On an poorly timed impulse decision I decided to buy a stainless steel rocker arm kit from ebay for around $200 all in. It was a
Pro-comp/Speedmaster retrofit 351C kit. Yes, I knew about their reputation and yes I ignored that voice inside my head. I though it might be an OK value as it didn't need pushrod guide plates or machining. So they arrived, with the packaging beat up and the studs packaging open and the studs spilling out in the box. I also thought the studs base thread (head) would be bigger than 5/16" so I could just drill and tap the bolt holes oversize. That was a mistake on my part for rushing my research because the 5/16" thread on the studs is basically the same as the 8mm thread in the head and after you re-tap the 8mm thread to 5/16" the thread is too loose to use. So then I order some Heli-coils for the heads for $30 which I then ended up sending back when I realized I would be way better off just spending an extra $25 and getting 7/16" ARP studs and machining the pedestals and buying guideplates. Why I almost trusted my engine to a tiny chinesium stud instead of a beefy ARP one just to save a buck and some time on the mill I'll never know, major brain fart on my part.
The studs had their own problems too in that they were too big to actually install a rocker arm on. Every one was 0.004"-0.006" bigger than the hole in the rocker arm. So I put each on in the lathe at cut that much off of them. This was before I learned the error of my ways and scrapped them for the ARP ones.
Out of the 16 rocker arms I found 12 that I could use due to poor assembly of the pushrod cup. It was not pushed in enough to seat it properly or bottom out. Ugh...why did I buy this junk. At least the stainless steel casting seem good enough and the bearings in it seem fine and the locking nuts on the studs are ok to use but the fun times don't end there because......
The self aligning rocker "feature" that removes the need for guideplates which is now irrelevant because I will be using guideplates does not fit properly with the stock valvespring setup. The alignment tabs sit on the retainer/keeper and the roller tip of the rocker is 0.075" away from it so it never touches the valve stem. Arrrrrgh........so now it's either machine the tabs off each rocker arm or buy longer valves and associated parts so I will be machining the tabs off the rocker arms.
I've been accumulating some parts in the interm as well such as these 304SS 4.2L F-140 headers which are of surprising good quality for a product from China. The welds and overall quality are very, very good. If needed I will cut and reweld as needed but as they are going to face forward and down for the turbo it may not be neccessary.
I also bought a turbo (GT3582 clone), wastegate and blow-off valve. All of which will be getting a full teardown and overall review here when I get the time.
After that I made some flanges for the turbo out of 1/2" steel plate.
I also picked up a set of Scat 6.125" H-beam connecting rods from Super Coupes Unlimited and some more mundane stuff from around the internet like gaskets, harmonic balancer, oil pump, freeze plugs etc.

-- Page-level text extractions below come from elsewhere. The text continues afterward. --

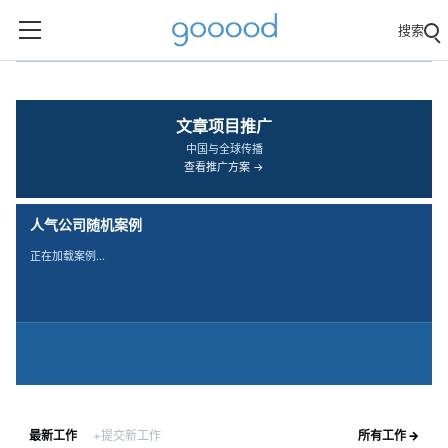
搜索
‹
›
文章项目推广
中国与全球传播
查看推广方案 →
人气公司随机案例
正在加载案例…
最新工作
+提交新工作
所有工作 →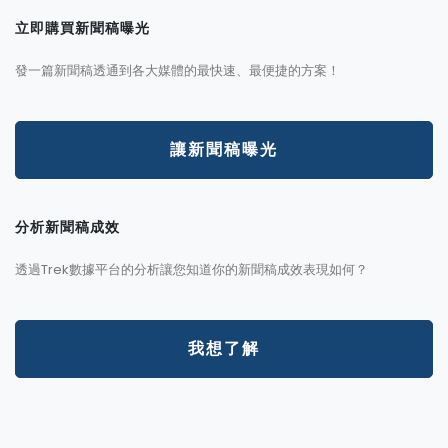
立即購買新聞稿曝光
發一篇新聞稿透通到各大媒體的最快速、最便捷的方案！
讓新聞稿曝光
分析新聞稿成效
透過Trek數據平台的分析讓您知道你的新聞稿成效表現如何？
我想了解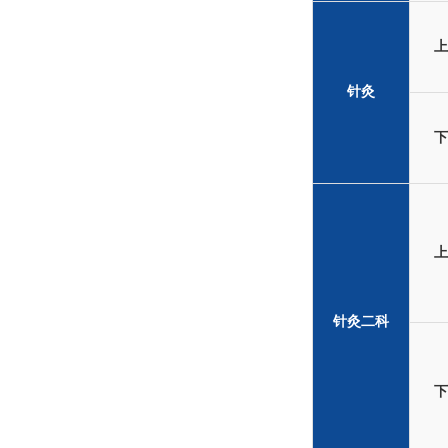
上
针灸
下
上
针灸二科
下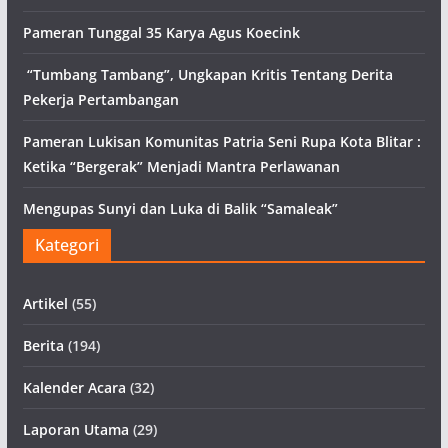
Pameran Tunggal 35 Karya Agus Koecink
“Tumbang Tambang”, Ungkapan Kritis Tentang Derita
Pekerja Pertambangan
Pameran Lukisan Komunitas Patria Seni Rupa Kota Blitar :
Ketika “Bergerak” Menjadi Mantra Perlawanan
Mengupas Sunyi dan Luka di Balik “Samaleak”
Kategori
Artikel
(55)
Berita
(194)
Kalender Acara
(32)
Laporan Utama
(29)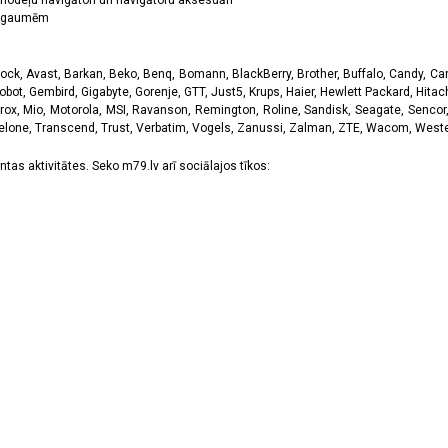
odeļu navigātori un navigātoru aksesuāri
ām gaumēm
k, Avast, Barkan, Beko, Benq, Bomann, BlackBerry, Brother, Buffalo, Candy, Canon
obot, Gembird, Gigabyte, Gorenje, GTT, Just5, Krups, Haier, Hewlett Packard, Hitachi
rox, Mio, Motorola, MSI, Ravanson, Remington, Roline, Sandisk, Seagate, Sencor,
Telone, Transcend, Trust, Verbatim, Vogels, Zanussi, Zalman, ZTE, Wacom, Western
tas aktivitātes. Seko m79.lv arī sociālajos tīkos: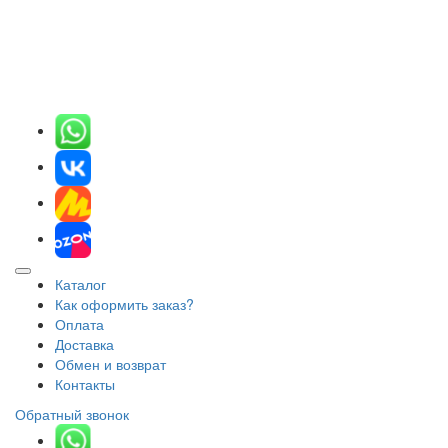
Каталог
Как оформить заказ?
Оплата
Доставка
Обмен и возврат
Контакты
Обратный звонок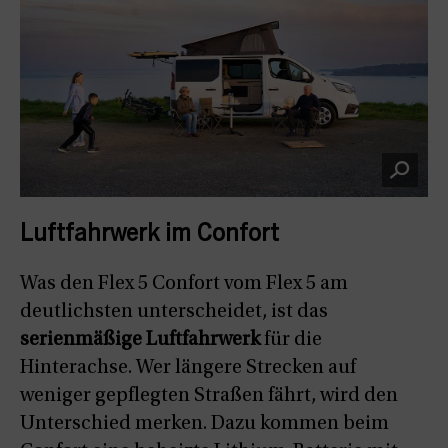
Luftfahrwerk im Confort
Was den Flex 5 Confort vom Flex 5 am
deutlichsten unterscheidet, ist das
serienmäßige Luftfahrwerk
für die
Hinterachse. Wer längere Strecken auf
weniger gepflegten Straßen fährt, wird den
Unterschied merken. Dazu kommen beim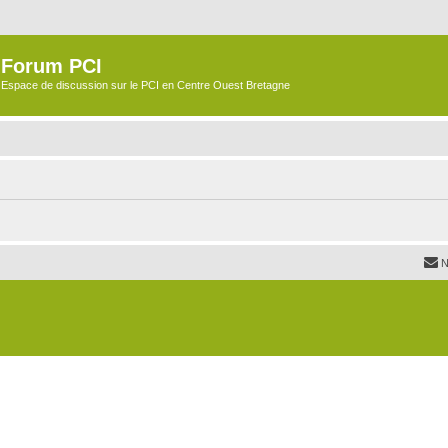
Forum PCI
Espace de discussion sur le PCI en Centre Ouest Bretagne
N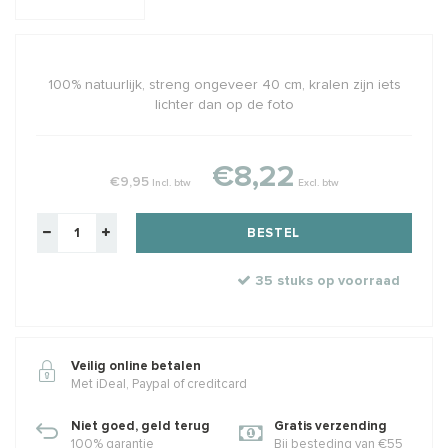
100% natuurlijk, streng ongeveer 40 cm, kralen zijn iets
lichter dan op de foto
€8,22
€9,95
Incl. btw
Excl. btw
BESTEL
35 stuks op voorraad
Veilig online betalen
Met iDeal, Paypal of creditcard
Niet goed, geld terug
Gratis verzending
100% garantie
Bij besteding van €55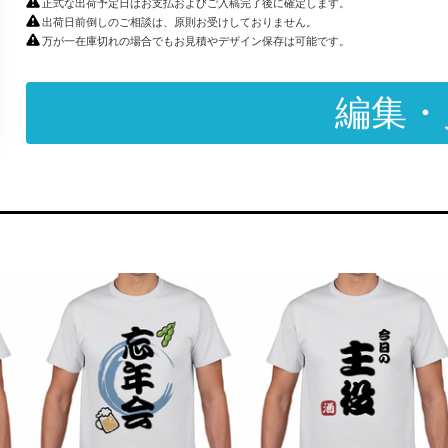
正式な出荷予定日はお支払およびご入稿完了後に確定します。
出荷日前倒しのご相談は、原則お受けしておりません。
万が一在庫切れの場合でもお見積やデザイン保存は可能です。
編集・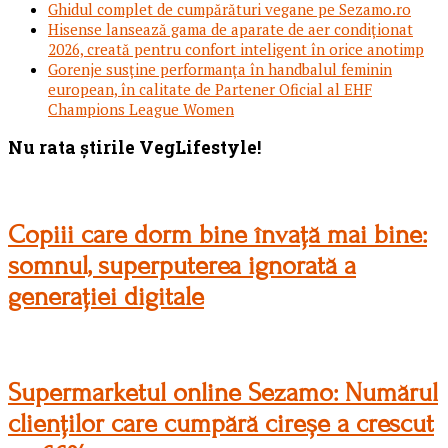
Ghidul complet de cumpărături vegane pe Sezamo.ro
Hisense lansează gama de aparate de aer condiționat
2026, creată pentru confort inteligent în orice anotimp
Gorenje susține performanța în handbalul feminin
european, în calitate de Partener Oficial al EHF
Champions League Women
Footer
Nu rata știrile VegLifestyle!
Copiii care dorm bine învață mai bine:
somnul, superputerea ignorată a
generației digitale
Supermarketul online Sezamo: Numărul
clienților care cumpără cireșe a crescut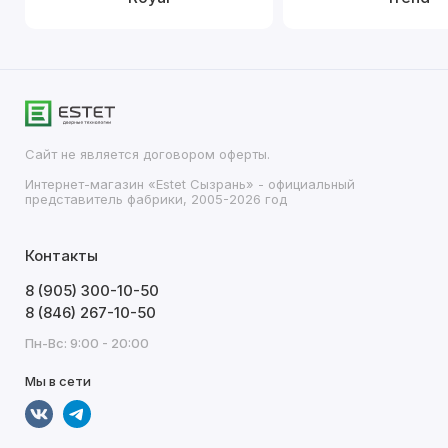
Сайт не является договором оферты.
Интернет-магазин «Estet Сызрань» - официальный
представитель фабрики, 2005-2026 год
Контакты
8 (905) 300-10-50
8 (846) 267-10-50
Пн-Вс: 9:00 - 20:00
Мы в сети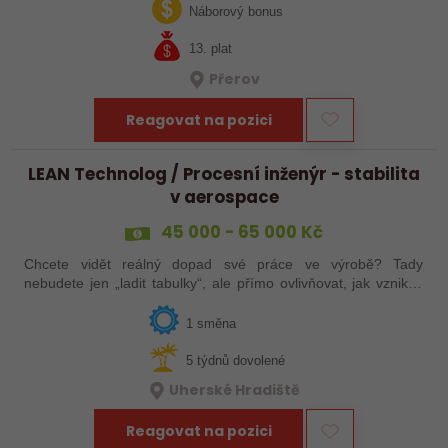
jak ve výrobě, tak…
Náborový bonus
13. plat
Přerov
Reagovat na pozici
LEAN Technolog / Procesní inženýr - stabilita
v aerospace
45 000 - 65 000 Kč
Chcete vidět reálný dopad své práce ve výrobě? Tady
nebudete jen „ladit tabulky“, ale přímo ovlivňovat, jak vznikají
špičkové produkty pro letectví, obrněnou techniku nebo
dopravní systémy. Hledáme…
1 směna
5 týdnů dovolené
Uherské Hradiště
Reagovat na pozici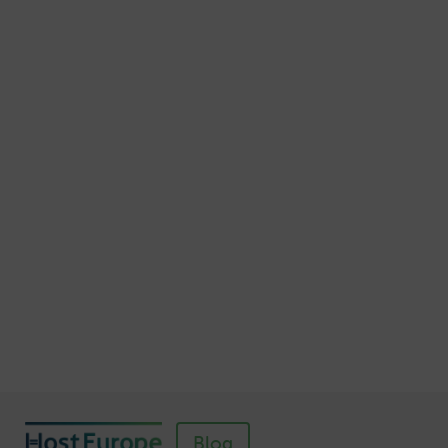
15 Möglichkeiten, die E-Mail-Adresse
geschützt darzustellen
Veröffentlicht am November 7, 2015
Autor: Thomas von Mengden
Schnellere Ladezeiten Ihrer Webseite mit
Browser-Caching
Veröffentlicht am Juli 5, 2016
Autor: Wolf-Dieter Fiege
So einfach richten Sie ein SSL-Zertifikat für
Webhosting-Produkte ein
Veröffentlicht am November 11, 2018
Autor: Wolf-Dieter Fiege
Blog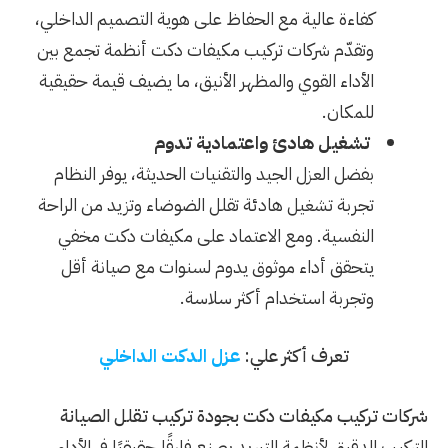
كفاءة عالية مع الحفاظ على هوية التصميم الداخلي،
وتقدّم شركات تركيب مكيفات دكت أنظمة تجمع بين
الأداء القوي والمظهر الأنيق، ما يضيف قيمة حقيقية
للمكان.
تشغيل هادئ واعتمادية تدوم
بفضل العزل الجيد والتقنيات الحديثة، يوفر النظام
تجربة تشغيل هادئة تقلل الضوضاء وتزيد من الراحة
النفسية. ومع الاعتماد على مكيفات دكت مخفي
يتحقق أداء موثوق يدوم لسنوات مع صيانة أقل
وتجربة استخدام أكثر سلاسة.
تعرف أكثر علي:
عزل الدكت الداخلي
شركات تركيب مكيفات دكت بجودة تركيب تقلل الصيانة
التركيب الدقيق لأنظمة التبريد يصنع فارقًا حقيقيًا في الأداء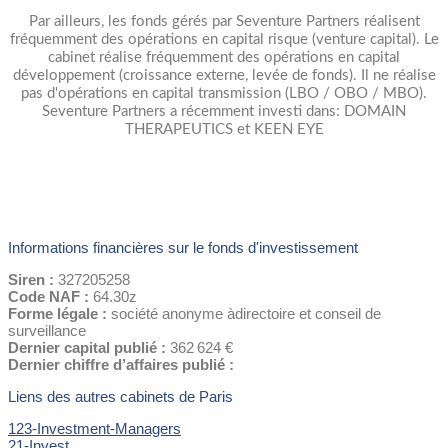
Par ailleurs, les fonds gérés par Seventure Partners réalisent
fréquemment des opérations en capital risque (venture capital). Le
cabinet réalise fréquemment des opérations en capital
développement (croissance externe, levée de fonds). Il ne réalise
pas d'opérations en capital transmission (LBO / OBO / MBO).
Seventure Partners a récemment investi dans: DOMAIN
THERAPEUTICS et KEEN EYE
Informations financières sur le fonds d'investissement
Siren :
327205258
Code NAF :
64.30z
Forme légale :
société anonyme àdirectoire et conseil de
surveillance
Dernier capital publié :
362 624 €
Dernier chiffre d’affaires publié :
Liens des autres cabinets de Paris
123-Investment-Managers
21-Invest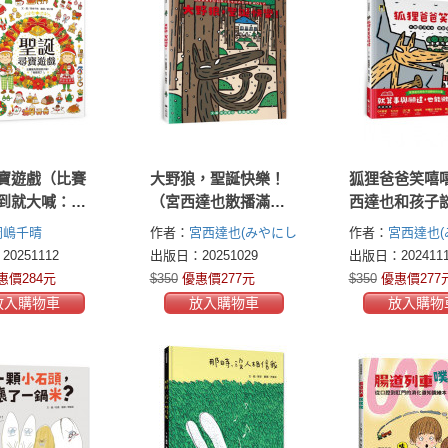
寶遊戲（比賽
大野狼，聖誕快樂！
狐狸爸爸笑嘻
到就大喊：
（宮西達也散播滿滿
西達也和孩子
現了！」）
幸福滿滿愛，啾
的力量）
岡嶋千晴
作者：
宮西達也(みやにし
作者：
宮西達也(
咪！）
たつや Tatsuya
たつや Tatsuya
0251112
出版日：20251029
出版日：2024111
Miyanishi)
Miyanishi)
惠價284元
$350
優惠價277元
$350
優惠價277
放入購物車
放入購物車
放入購物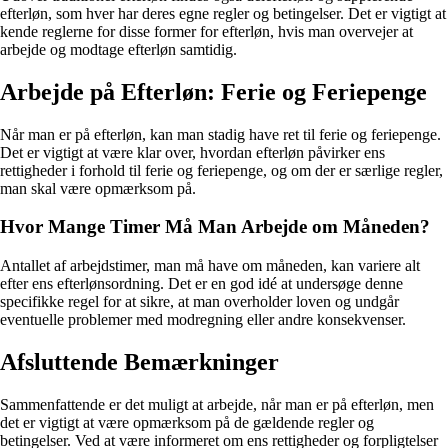
efterløn, som hver har deres egne regler og betingelser. Det er vigtigt at
kende reglerne for disse former for efterløn, hvis man overvejer at
arbejde og modtage efterløn samtidig.
Arbejde på Efterløn: Ferie og Feriepenge
Når man er på efterløn, kan man stadig have ret til ferie og feriepenge.
Det er vigtigt at være klar over, hvordan efterløn påvirker ens
rettigheder i forhold til ferie og feriepenge, og om der er særlige regler,
man skal være opmærksom på.
Hvor Mange Timer Må Man Arbejde om Måneden?
Antallet af arbejdstimer, man må have om måneden, kan variere alt
efter ens efterlønsordning. Det er en god idé at undersøge denne
specifikke regel for at sikre, at man overholder loven og undgår
eventuelle problemer med modregning eller andre konsekvenser.
Afsluttende Bemærkninger
Sammenfattende er det muligt at arbejde, når man er på efterløn, men
det er vigtigt at være opmærksom på de gældende regler og
betingelser. Ved at være informeret om ens rettigheder og forpligtelser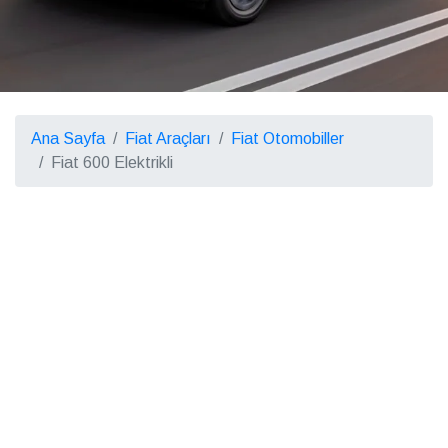
Ana Sayfa
Fiat Araçları
Fiat Otomobiller
Fiat 600 Elektrikli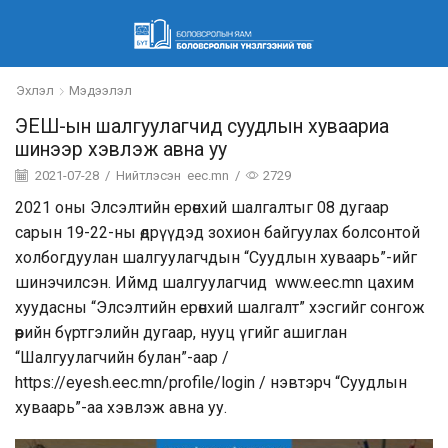
Эхлэл
Мэдээлэл
ЭЕШ-ын шалгуулагчид суудлын хуваариа
шинээр хэвлэж авна уу
2021-07-28
/
Нийтлэсэн
eec.mn
/
2729
2021 оны Элсэлтийн ерөнхий шалгалтыг 08 дугаар
сарын 19-22-ны өдрүүдэд зохион байгуулах болсонтой
холбогдуулан шалгуулагчдын “Суудлын хуваарь”-ийг
шинэчилсэн. Иймд шалгуулагчид www.eec.mn цахим
хуудасны “Элсэлтийн ерөнхий шалгалт” хэсгийг сонгож
өөрийн бүртгэлийн дугаар, нууц үгийг ашиглан
“Шалгуулагчийн булан”-аар /
https://eyesh.eec.mn/profile/login
/ нэвтэрч “Суудлын
хуваарь”-аа хэвлэж авна уу.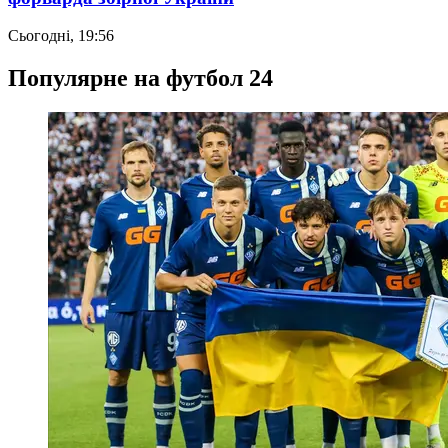
Сьогодні, 19:56
Популярне на футбол 24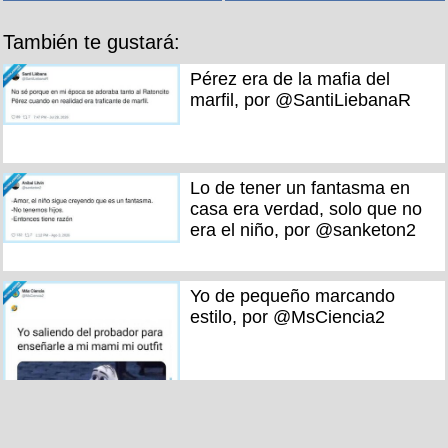
También te gustará:
Pérez era de la mafia del
marfil, por @SantiLiebanaR
Lo de tener un fantasma en
casa era verdad, solo que no
era el niño, por @sanketon2
Yo de pequeño marcando
estilo, por @MsCiencia2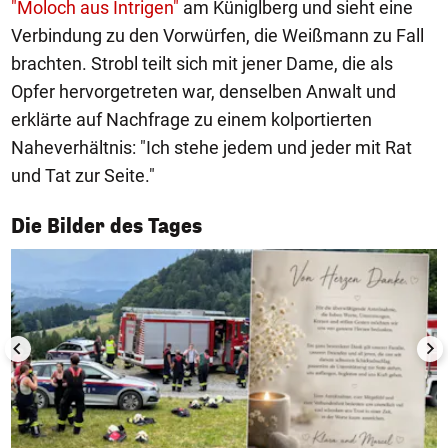
"Moloch aus Intrigen"
am Küniglberg und sieht eine
Verbindung zu den Vorwürfen, die Weißmann zu Fall
brachten. Strobl teilt sich mit jener Dame, die als
Opfer hervorgetreten war, denselben Anwalt und
erklärte auf Nachfrage zu einem kolportierten
Naheverhältnis: "Ich stehe jedem und jeder mit Rat
und Tat zur Seite."
1/50
Die Bilder des Tages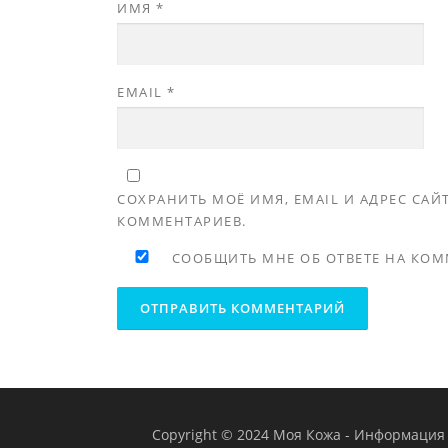
ИМЯ
*
EMAIL
*
СОХРАНИТЬ МОЁ ИМЯ, EMAIL И АДРЕС СА
КОММЕНТАРИЕВ.
СООБЩИТЬ МНЕ ОБ ОТВЕТЕ НА КОМ
Copyright © 2024 Моя Кожа
-
Информация н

There is an issue with the intake manifold that I need to address though. The center section bolts on to the lower via 11 fasteners which are inside the intake manifold and should one come loose it will fall into the engine and there is no way to keep an eye on them without pulling the upper manifold off.
I will not just trust it to loctite only and I don't want to weld each port to the lower manifold so I think I will machine the countersunk bolt hole to a flat bottom and use socket-head cap screws (allen bolts) drilled for safety wire and then wire them all together and add a dab of loctite for good measure. So I have some re-work to do there.